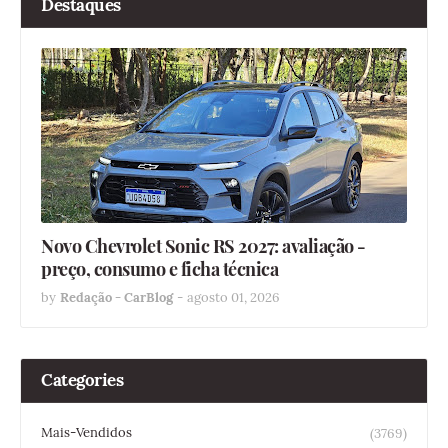
Destaques
Novo Chevrolet Sonic RS 2027: avaliação -
preço, consumo e ficha técnica
by
Redação - CarBlog
-
agosto 01, 2026
Categories
Mais-Vendidos
(3769)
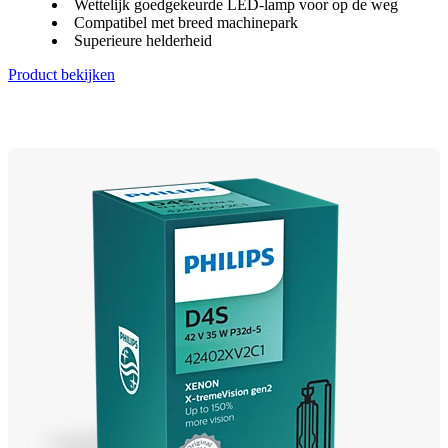
Wettelijk goedgekeurde LED-lamp voor op de weg
Compatibel met breed machinepark
Superieure helderheid
Product bekijken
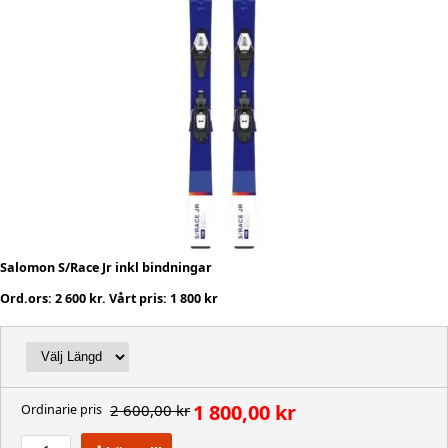
Salomon S/Race Jr inkl bindningar
Ord.ors: 2 600 kr. Vårt pris: 1 800 kr
1 800,00 kr
2 600,00 kr
Ordinarie pris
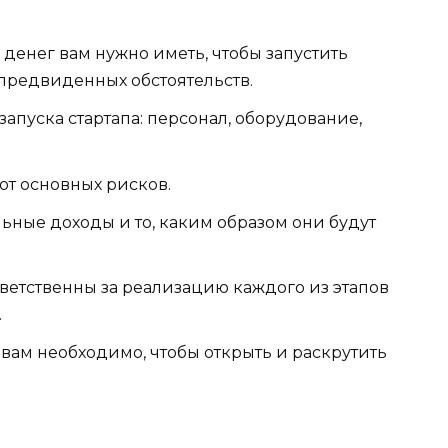
денег вам нужно иметь, чтобы запустить
непредвиденных обстоятельств.
апуска стартапа: персонал, оборудование,
от основных рисков.
ьные доходы и то, каким образом они будут
тветственны за реализацию каждого из этапов
.
вам необходимо, чтобы открыть и раскрутить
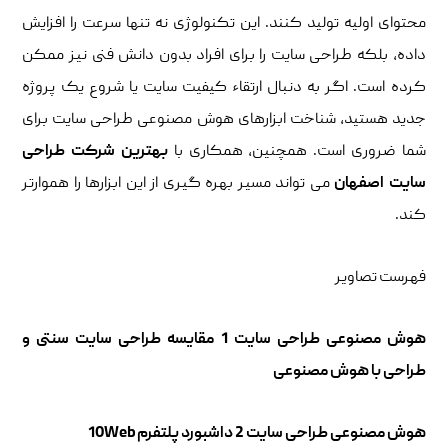
محتوای اولیه تولید کنند. این تکنولوژی نه تنها سرعت را افزایش
داده، بلکه طراحی سایت را برای افراد بدون دانش فنی نیز ممکن
کرده است. اگر به دنبال ارتقاء کیفیت سایت یا شروع یک پروژه
جدید هستید، شناخت ابزارهای هوش مصنوعی طراحی سایت برای
شما ضروری است. همچنین، همکاری با
بهترین شرکت طراحی
سایت اصفهان
می تواند مسیر بهره گیری از این ابزارها را هموارتر
کند.
فهرست تصاویر
هوش مصنوعی طراحی سایت 1 مقایسه طراحی سایت سنتی و
طراحی با هوش مصنوعی
هوش مصنوعی طراحی سایت 2 داشبورد پلتفرم 10Web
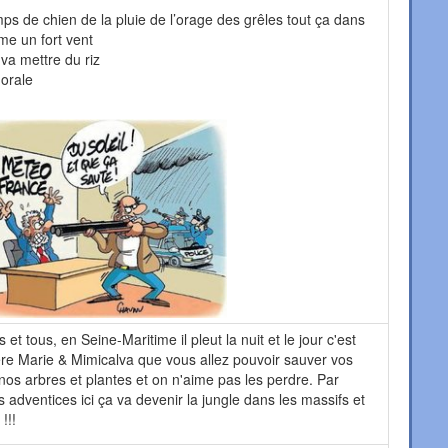
ps de chien de la pluie de l’orage des grêles tout ça dans
me un fort vent
 va mettre du riz
morale
t tous, en Seine-Maritime il pleut la nuit et le jour c'est
ère Marie & Mimicalva que vous allez pouvoir sauver vos
 nos arbres et plantes et on n'aime pas les perdre. Par
es adventices ici ça va devenir la jungle dans les massifs et
!!!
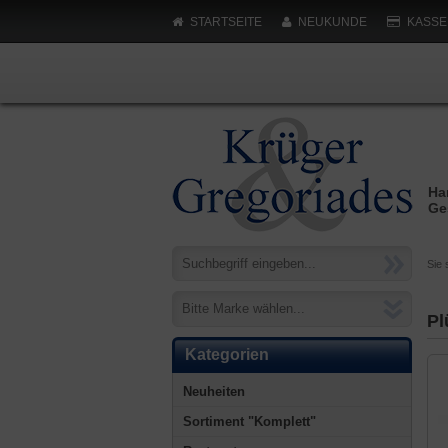
STARTSEITE
NEUKUNDE
KASSE
Ha
Ge
Sie 
Bitte Marke wählen...
Pl
Kategorien
Neuheiten
Sortiment "Komplett"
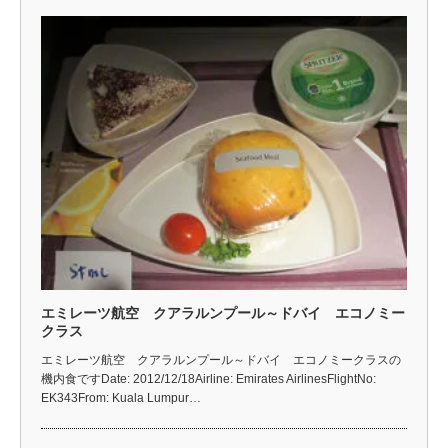
エミレーツ航空 クアラルンプール～ドバイ エコノミー
クラス
エミレーツ航空 クアラルンプール～ドバイ エコノミークラスの
機内食ですDate: 2012/12/18Airline: Emirates AirlinesFlightNo:
EK343From: Kuala Lumpur…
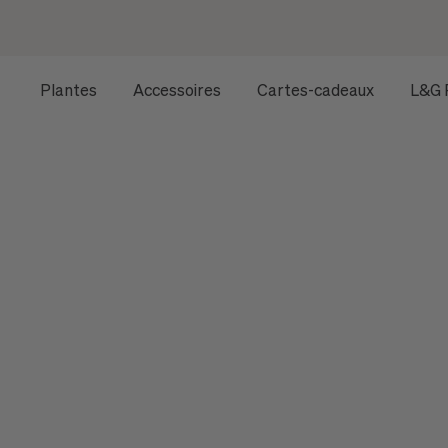
Plantes
Accessoires
Cartes-cadeaux
L&G 
ACCUEIL
TOUTES LES PLANTES
PLANTES D'INTÉRIE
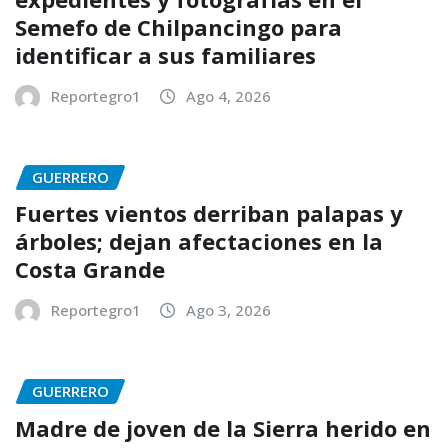
Semefo de Chilpancingo para
identificar a sus familiares
Reportegro1
Ago 4, 2026
GUERRERO
Fuertes vientos derriban palapas y
árboles; dejan afectaciones en la
Costa Grande
Reportegro1
Ago 3, 2026
GUERRERO
Madre de joven de la Sierra herido en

# EXERCISE GOAL
Report all lines in the records that include the string "クアラルンプール".

# EXERCISE SOLUTION
エミレーツ航空 クアラルンプール～ドバイ エコノミー
エミレーツ航空 クアラルンプール～ドバイ エコノミークラスの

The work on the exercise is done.